:: Data ::

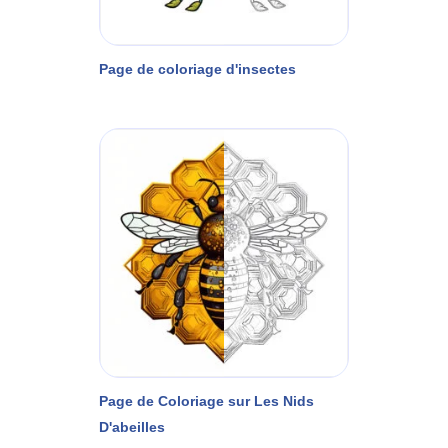
Page de coloriage d'insectes
Page de Coloriage sur Les Nids
D'abeilles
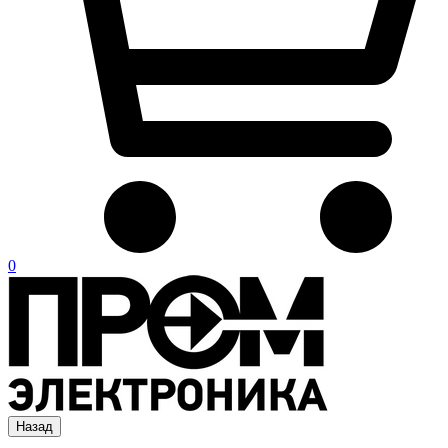
0
Назад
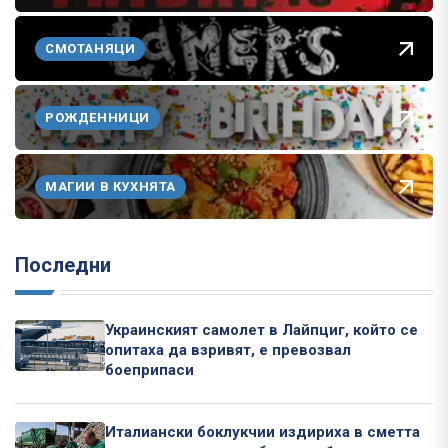
СМОТАНЯЦИ
РОЖДЕННИЦИ
МАГИИ В КУХНЯТА
Последни
Украинският самолет в Лайпциг, който се
опитаха да взривят, е превозвал
боеприпаси
Италиански боклукчии издириха в сметта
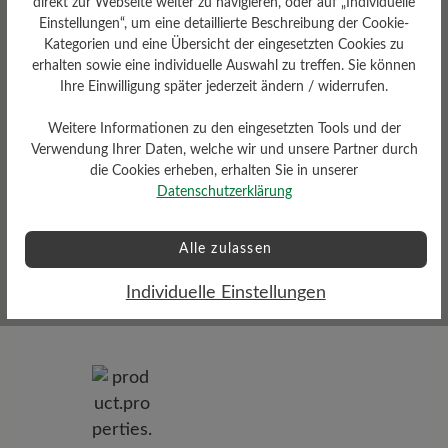
direkt zur Webseite weiter zu navigieren, oder auf „Individuelle
Einstellungen“, um eine detaillierte Beschreibung der Cookie-
Dämpfungsgrad
Schafthöhe Ca
Kategorien und eine Übersicht der eingesetzten Cookies zu
erhalten sowie eine individuelle Auswahl zu treffen. Sie können
mittel
13 cm
Ihre Einwilligung später jederzeit ändern / widerrufen.
Weitere Informationen zu den eingesetzten Tools und der
Verwendung Ihrer Daten, welche wir und unsere Partner durch
die Cookies erheben, erhalten Sie in unserer
Datenschutzerklärung
Profilierung
Alle zulassen
mittel
Funktionalität
Individuelle Einstellungen
Atmungsaktiv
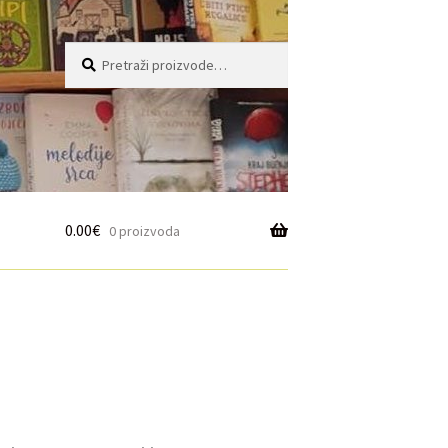
Pretraži:
Pretraži
0.00
€
0 proizvoda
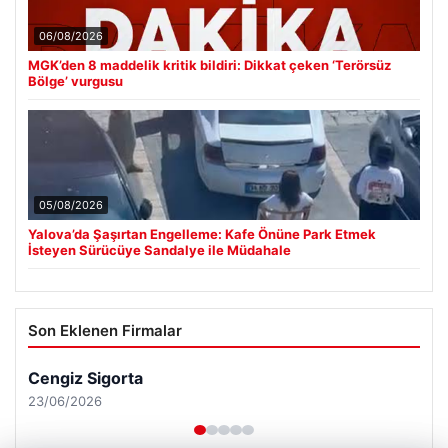
06/08/2026
MGK’den 8 maddelik kritik bildiri: Dikkat çeken ‘Terörsüz
Bölge’ vurgusu
05/08/2026
Yalova’da Şaşırtan Engelleme: Kafe Önüne Park Etmek
İsteyen Sürücüye Sandalye ile Müdahale
Son Eklenen Firmalar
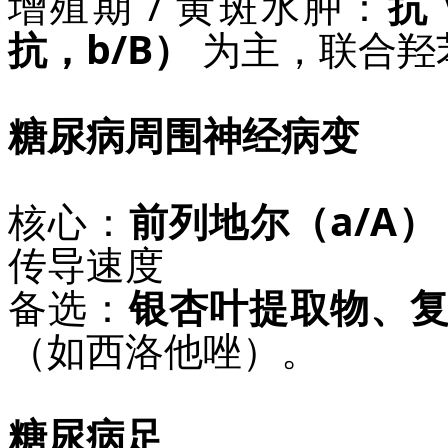
增殖期 / 黄斑水肿：
抗
抗，b/B）
为主，联合羟
糖尿病周围神经病变
核心：
前列地尔（a/A）
传导速度
备选：
银杏叶提取物、
（如西洛他唑）。
糖尿病足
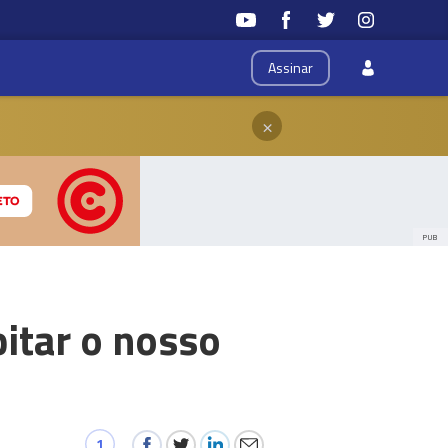
Assinar
×
PUB
pitar o nosso
1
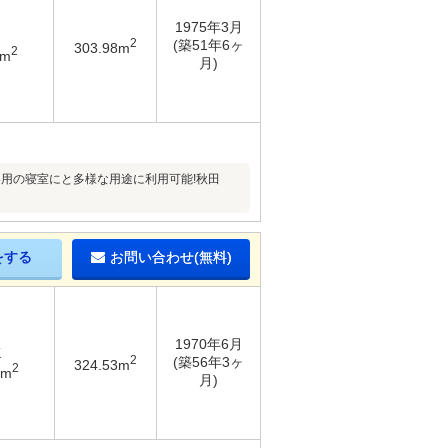
1975年3月
2
(築51年6ヶ
303.98m
2
3m
月)
用の寝室にと多様な用途に利用可能!秋田
をする
お問い合わせ(無料)
1970年6月
K
2
(築56年3ヶ
324.53m
2
5m
月)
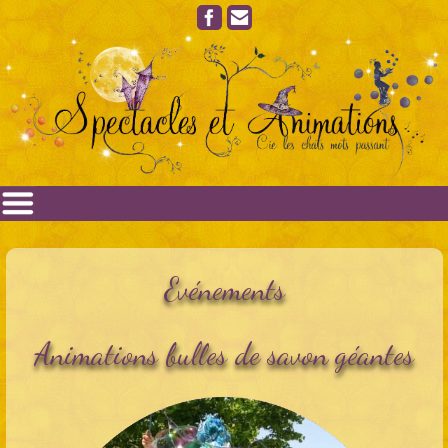
Evénements
Animations bulles de savon géantes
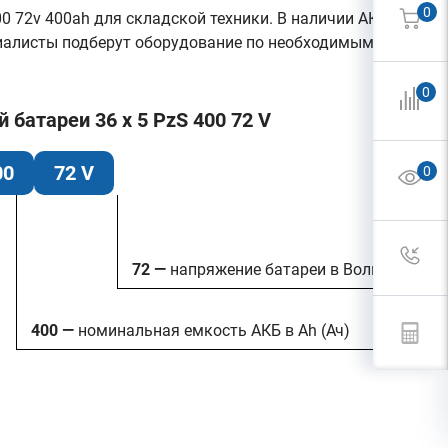
0
 72v 400ah для складской техники. В наличии АКБ на
циалисты подберут оборудование по необходимым
0
батареи 36 x 5 PzS 400 72 V
00
72 V
0
72 —
напряжение батареи в Вольтах
400 —
номинальная емкость АКБ в Ah (Ач)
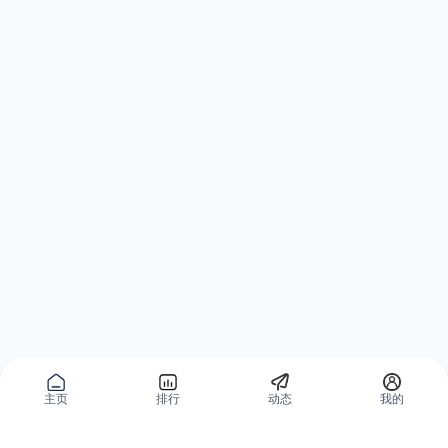
主页
排行
动态
我的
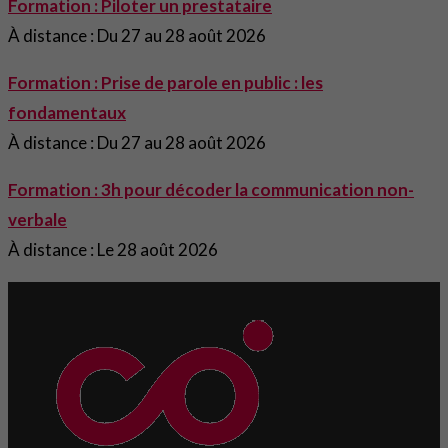
Formation : Piloter un prestataire
À distance : Du 27 au 28 août 2026
Formation : Prise de parole en public : les
fondamentaux
À distance : Du 27 au 28 août 2026
Formation : 3h pour décoder la communication non-
verbale
À distance : Le 28 août 2026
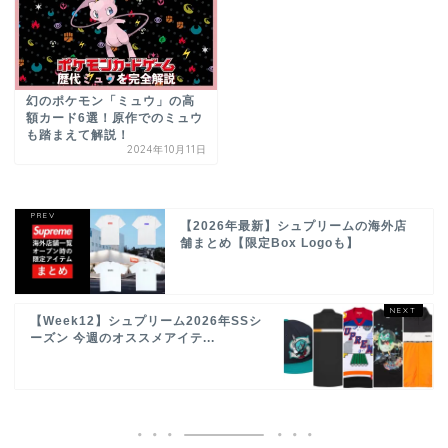
幻のポケモン「ミュウ」の高
額カード6選！原作でのミュウ
も踏まえて解説！
2024年10月11日
【2026年最新】シュプリームの海外店
舗まとめ【限定Box Logoも】
【Week12】シュプリーム2026年SSシ
ーズン 今週のオススメアイテ...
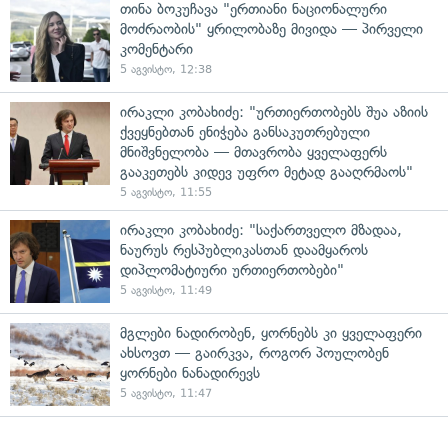
თინა ბოკუჩავა "ერთიანი ნაციონალური
მოძრაობის" ყრილობაზე მივიდა — პირველი
კომენტარი
5 აგვისტო, 12:38
ირაკლი კობახიძე: "ურთიერთობებს შუა აზიის
ქვეყნებთან ენიჭება განსაკუთრებული
მნიშვნელობა — მთავრობა ყველაფერს
გააკეთებს კიდევ უფრო მეტად გააღრმაოს"
5 აგვისტო, 11:55
ირაკლი კობახიძე: "საქართველო მზადაა,
ნაურუს რესპუბლიკასთან დაამყაროს
დიპლომატიური ურთიერთობები"
5 აგვისტო, 11:49
მგლები ნადირობენ, ყორნებს კი ყველაფერი
ახსოვთ — გაირკვა, როგორ პოულობენ
ყორნები ნანადირევს
5 აგვისტო, 11:47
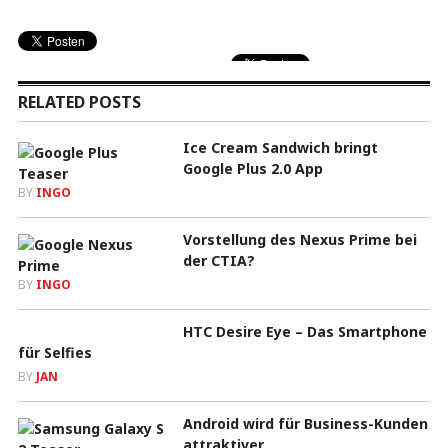
RELATED POSTS
Ice Cream Sandwich bringt
Google Plus 2.0 App
BY
INGO
Vorstellung des Nexus Prime bei
der CTIA?
BY
INGO
HTC Desire Eye – Das Smartphone
für Selfies
BY
JAN
Android wird für Business-Kunden
attraktiver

:::

▶ _What is expected_
Can the lines from the one with "72v 400ah для" to the end of the records above be quoted exactly, both ends included, with every picture omitted?

▶ _Task answer_
 72v 400ah для складской техники. В наличии АКБ на
циалисты подберут оборудование по необходимым
0
батареи 36 x 5 PzS 400 72 V
00
72 V
0
72 —
напряжение батареи в Вольтах
400 —
номинальная емкость АКБ в Ah (Ач)
主页
排行
动态
我的
Formation : Piloter un prestataire
À distance : Du 27 au 28 août 2026
Formation : Prise de parole en public : les
fondamentaux
À distance : Du 27 au 28 août 2026
Formation : 3h pour décoder la communication non-
verbale
À distance : Le 28 août 2026
幻のポケモン「ミュウ」の高
額カード6選！原作でのミュウ
も踏まえて解説！
2024年10月11日
【2026年最新】シュプリームの海外店
舗まとめ【限定Box Logoも】
【Week12】シュプリーム2026年SSシ
ーズン 今週のオススメアイテ...
თინა ბოკუჩავა "ერთიანი ნაციონალური
მოძრაობის" ყრილობაზე მივიდა — პირველი
კომენტარი
5 აგვისტო, 12:38
ირაკლი კობახიძე: "ურთიერთობებს შუა აზიის
ქვეყნებთან ენიჭება განსაკუთრებული
მნიშვნელობა — მთავრობა ყველაფერს
გააკეთებს კიდევ უფრო მეტად გააღრმაოს"
5 აგვისტო, 11:55
ირაკლი კობახიძე: "საქართველო მზადაა,
ნაურუს რესპუბლიკასთან დაამყაროს
დიპლომატიური ურთიერთობები"
5 აგვისტო, 11:49
მგლები ნადირობენ, ყორნებს კი ყველაფერი
ახსოვთ — გაირკვა, როგორ პოულობენ
ყორნები ნანადირევს
5 აგვისტო, 11:47
RELATED POSTS
Ice Cream Sandwich bringt
Google Plus 2.0 App
BY
INGO
Vorstellung des Nexus Prime bei
der CTIA?
BY
INGO
HTC Desire Eye – Das Smartphone
für Selfies
BY
JAN
Android wird für Business-Kunden
attraktiver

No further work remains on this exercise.